▶ [GOAL OF THE EXERCISE] Lines containing the word "проведения" are the ones to copy from the records below.

Stored data entries:
------------------------------------

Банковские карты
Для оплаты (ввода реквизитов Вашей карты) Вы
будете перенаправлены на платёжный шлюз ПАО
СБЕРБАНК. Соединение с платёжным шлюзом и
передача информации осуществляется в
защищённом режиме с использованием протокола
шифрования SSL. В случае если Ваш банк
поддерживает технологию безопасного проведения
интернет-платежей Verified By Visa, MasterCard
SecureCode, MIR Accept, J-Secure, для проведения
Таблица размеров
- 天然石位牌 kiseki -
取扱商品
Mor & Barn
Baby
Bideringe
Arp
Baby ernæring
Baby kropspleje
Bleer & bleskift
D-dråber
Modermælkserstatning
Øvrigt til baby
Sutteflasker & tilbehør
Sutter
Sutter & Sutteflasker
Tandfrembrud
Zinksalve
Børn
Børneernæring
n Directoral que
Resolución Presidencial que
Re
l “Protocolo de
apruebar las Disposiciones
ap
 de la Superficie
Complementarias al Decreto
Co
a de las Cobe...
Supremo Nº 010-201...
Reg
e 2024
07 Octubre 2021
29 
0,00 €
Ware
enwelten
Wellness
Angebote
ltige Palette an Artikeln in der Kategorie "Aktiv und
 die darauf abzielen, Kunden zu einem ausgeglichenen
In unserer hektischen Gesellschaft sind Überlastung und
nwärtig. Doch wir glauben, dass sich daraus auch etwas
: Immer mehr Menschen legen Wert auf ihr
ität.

------------------------------------

▶ [REPLY TO THE TASK]
поддерживает технологию безопасного проведения
SecureCode, MIR Accept, J-Secure, для проведения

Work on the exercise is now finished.